__Records shown__
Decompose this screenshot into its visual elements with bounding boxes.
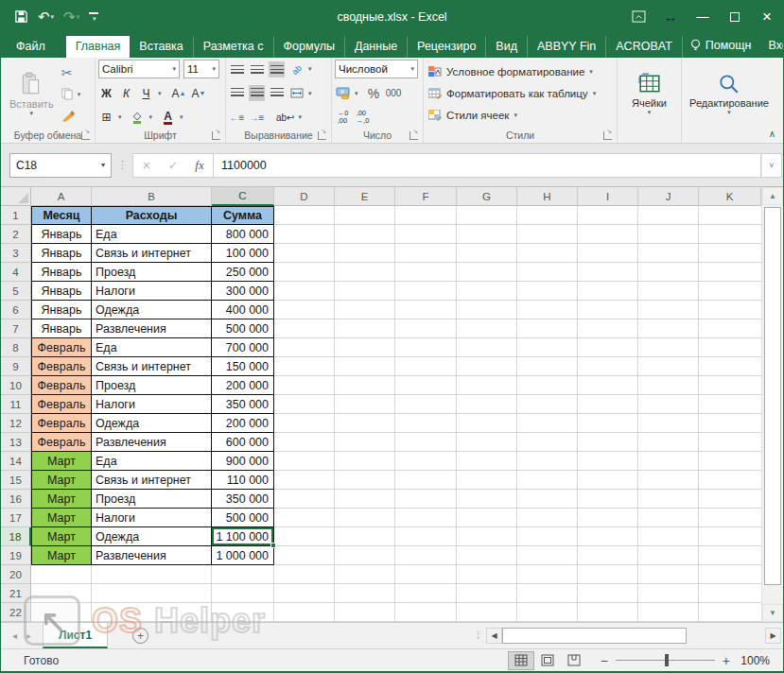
cell-I19[interactable] bbox=[578, 546, 638, 565]
tab-view[interactable]: Вид bbox=[486, 36, 528, 58]
cut-button[interactable]: ✂ bbox=[61, 64, 81, 81]
cell-J21[interactable] bbox=[638, 584, 699, 603]
cell-C5[interactable]: 300 000 bbox=[212, 282, 274, 301]
cell-G13[interactable] bbox=[457, 433, 517, 452]
cell-K7[interactable] bbox=[699, 319, 761, 338]
column-header-G[interactable]: G bbox=[457, 187, 517, 206]
row-header-5[interactable]: 5 bbox=[1, 282, 31, 301]
sign-in-button[interactable]: Вход bbox=[758, 39, 784, 52]
cell-F3[interactable] bbox=[395, 244, 457, 263]
cell-A12[interactable]: Февраль bbox=[31, 414, 92, 433]
underline-dropdown[interactable]: ▾ bbox=[158, 90, 162, 97]
cell-K6[interactable] bbox=[699, 301, 761, 319]
cell-J4[interactable] bbox=[638, 263, 699, 282]
cell-I7[interactable] bbox=[578, 319, 638, 338]
cell-K11[interactable] bbox=[699, 395, 761, 414]
cell-I9[interactable] bbox=[578, 357, 638, 376]
cell-E16[interactable] bbox=[335, 490, 395, 509]
maximize-button[interactable] bbox=[719, 0, 751, 33]
vertical-scroll-thumb[interactable] bbox=[764, 207, 781, 585]
cell-A13[interactable]: Февраль bbox=[31, 433, 92, 452]
cell-H6[interactable] bbox=[517, 301, 578, 319]
row-header-2[interactable]: 2 bbox=[1, 225, 31, 244]
cell-H4[interactable] bbox=[517, 263, 578, 282]
cell-J12[interactable] bbox=[638, 414, 699, 433]
bottom-align-button[interactable] bbox=[269, 61, 285, 78]
scroll-down-arrow[interactable]: ▼ bbox=[762, 604, 783, 622]
cell-D12[interactable] bbox=[274, 414, 335, 433]
fill-color-button[interactable]: ◇ bbox=[130, 110, 146, 126]
customize-qat-button[interactable]: ▾ bbox=[89, 12, 98, 22]
cell-B22[interactable] bbox=[92, 603, 212, 622]
paste-dropdown[interactable]: ▾ bbox=[30, 110, 34, 117]
cell-A19[interactable]: Март bbox=[31, 546, 92, 565]
cell-E5[interactable] bbox=[335, 282, 395, 301]
collapse-ribbon-button[interactable]: ∧ bbox=[769, 129, 775, 139]
cell-J1[interactable] bbox=[638, 206, 699, 225]
cell-B1[interactable]: Расходы bbox=[92, 206, 212, 225]
cell-G6[interactable] bbox=[457, 301, 517, 319]
cell-H3[interactable] bbox=[517, 244, 578, 263]
cell-F17[interactable] bbox=[395, 509, 457, 527]
cell-K21[interactable] bbox=[699, 584, 761, 603]
cell-K22[interactable] bbox=[699, 603, 761, 622]
cell-D11[interactable] bbox=[274, 395, 335, 414]
cell-I3[interactable] bbox=[578, 244, 638, 263]
cell-B12[interactable]: Одежда bbox=[92, 414, 212, 433]
cell-I6[interactable] bbox=[578, 301, 638, 319]
cell-F11[interactable] bbox=[395, 395, 457, 414]
cell-B8[interactable]: Еда bbox=[92, 338, 212, 357]
cell-E21[interactable] bbox=[335, 584, 395, 603]
row-header-3[interactable]: 3 bbox=[1, 244, 31, 263]
cell-E8[interactable] bbox=[335, 338, 395, 357]
insert-function-icon[interactable]: fx bbox=[186, 158, 213, 173]
cell-I21[interactable] bbox=[578, 584, 638, 603]
cell-I13[interactable] bbox=[578, 433, 638, 452]
row-header-15[interactable]: 15 bbox=[1, 471, 31, 490]
cell-H9[interactable] bbox=[517, 357, 578, 376]
row-header-16[interactable]: 16 bbox=[1, 490, 31, 509]
cell-F4[interactable] bbox=[395, 263, 457, 282]
column-header-I[interactable]: I bbox=[578, 187, 638, 206]
font-size-combo[interactable]: 11▾ bbox=[183, 60, 219, 78]
cell-A3[interactable]: Январь bbox=[31, 244, 92, 263]
cell-F20[interactable] bbox=[395, 565, 457, 584]
cell-F13[interactable] bbox=[395, 433, 457, 452]
row-header-7[interactable]: 7 bbox=[1, 319, 31, 338]
cell-C6[interactable]: 400 000 bbox=[212, 301, 274, 319]
cell-J13[interactable] bbox=[638, 433, 699, 452]
cell-J19[interactable] bbox=[638, 546, 699, 565]
cell-G7[interactable] bbox=[457, 319, 517, 338]
cell-J5[interactable] bbox=[638, 282, 699, 301]
horizontal-scrollbar[interactable] bbox=[502, 628, 739, 644]
shrink-font-button[interactable]: А▼ bbox=[191, 85, 207, 101]
cell-I5[interactable] bbox=[578, 282, 638, 301]
cell-K1[interactable] bbox=[699, 206, 761, 225]
cell-F16[interactable] bbox=[395, 490, 457, 509]
cell-D19[interactable] bbox=[274, 546, 335, 565]
cell-A10[interactable]: Февраль bbox=[31, 376, 92, 395]
cell-J9[interactable] bbox=[638, 357, 699, 376]
italic-button[interactable]: К bbox=[118, 85, 134, 101]
tab-acrobat[interactable]: ACROBAT bbox=[606, 36, 683, 58]
tab-formulas[interactable]: Формулы bbox=[274, 36, 345, 58]
normal-view-button[interactable] bbox=[508, 651, 534, 670]
cell-H2[interactable] bbox=[517, 225, 578, 244]
row-header-9[interactable]: 9 bbox=[1, 357, 31, 376]
cell-B20[interactable] bbox=[92, 565, 212, 584]
cell-K4[interactable] bbox=[699, 263, 761, 282]
cell-D4[interactable] bbox=[274, 263, 335, 282]
row-header-6[interactable]: 6 bbox=[1, 301, 31, 319]
scroll-up-arrow[interactable]: ▲ bbox=[762, 187, 783, 205]
tab-home[interactable]: Главная bbox=[66, 36, 131, 58]
ribbon-display-options-button[interactable] bbox=[622, 0, 654, 33]
row-header-12[interactable]: 12 bbox=[1, 414, 31, 433]
cell-B10[interactable]: Проезд bbox=[92, 376, 212, 395]
cell-J11[interactable] bbox=[638, 395, 699, 414]
comma-style-button[interactable]: 000 bbox=[386, 85, 402, 101]
cell-H18[interactable] bbox=[517, 527, 578, 546]
font-color-button[interactable]: А bbox=[160, 110, 176, 126]
column-header-J[interactable]: J bbox=[638, 187, 699, 206]
cell-G9[interactable] bbox=[457, 357, 517, 376]
cell-B17[interactable]: Налоги bbox=[92, 509, 212, 527]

__Your goal__
Which of the lines above hold the string "ribbon"? Pick each of them out.

__Solved problem__
collapse-ribbon-button[interactable]: ∧ bbox=[769, 129, 775, 139]
ribbon-display-options-button[interactable] bbox=[622, 0, 654, 33]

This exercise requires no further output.